═══ EXERCISE DATA ═══

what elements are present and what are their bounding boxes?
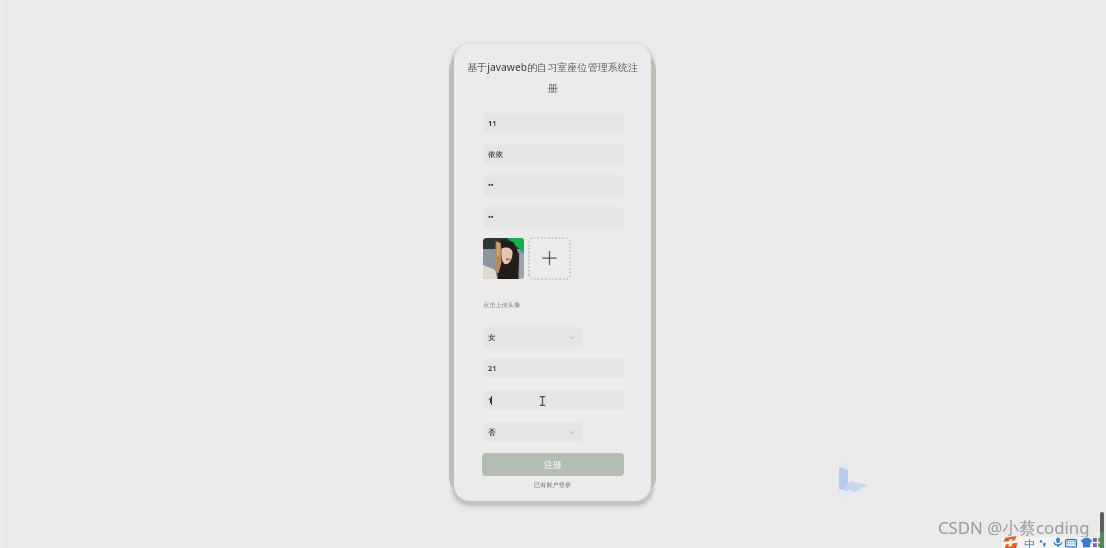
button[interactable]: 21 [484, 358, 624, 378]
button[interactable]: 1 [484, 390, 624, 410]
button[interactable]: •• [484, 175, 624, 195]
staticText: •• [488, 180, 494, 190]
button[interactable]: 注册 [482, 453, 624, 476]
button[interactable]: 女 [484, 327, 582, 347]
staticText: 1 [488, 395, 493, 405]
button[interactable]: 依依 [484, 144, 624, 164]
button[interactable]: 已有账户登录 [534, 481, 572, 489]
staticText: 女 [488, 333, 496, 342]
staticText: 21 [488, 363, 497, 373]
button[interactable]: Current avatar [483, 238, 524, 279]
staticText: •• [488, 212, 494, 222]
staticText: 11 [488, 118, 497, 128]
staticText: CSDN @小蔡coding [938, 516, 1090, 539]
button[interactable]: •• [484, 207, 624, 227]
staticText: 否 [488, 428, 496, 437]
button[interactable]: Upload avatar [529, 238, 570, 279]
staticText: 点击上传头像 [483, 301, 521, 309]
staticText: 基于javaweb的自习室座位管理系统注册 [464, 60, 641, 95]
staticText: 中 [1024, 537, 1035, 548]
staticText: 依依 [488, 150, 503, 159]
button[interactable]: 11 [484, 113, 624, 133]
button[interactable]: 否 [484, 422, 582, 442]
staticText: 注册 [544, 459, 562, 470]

═══

### EXERCISE GOAL
The lines sought are those in the data above that include the string "button"; copy each one.

### EXERCISE RESULT
button[interactable]: 21 [484, 358, 624, 378]
button[interactable]: 1 [484, 390, 624, 410]
button[interactable]: •• [484, 175, 624, 195]
button[interactable]: 注册 [482, 453, 624, 476]
button[interactable]: 女 [484, 327, 582, 347]
button[interactable]: 依依 [484, 144, 624, 164]
button[interactable]: 已有账户登录 [534, 481, 572, 489]
button[interactable]: Current avatar [483, 238, 524, 279]
button[interactable]: •• [484, 207, 624, 227]
button[interactable]: Upload avatar [529, 238, 570, 279]
button[interactable]: 11 [484, 113, 624, 133]
button[interactable]: 否 [484, 422, 582, 442]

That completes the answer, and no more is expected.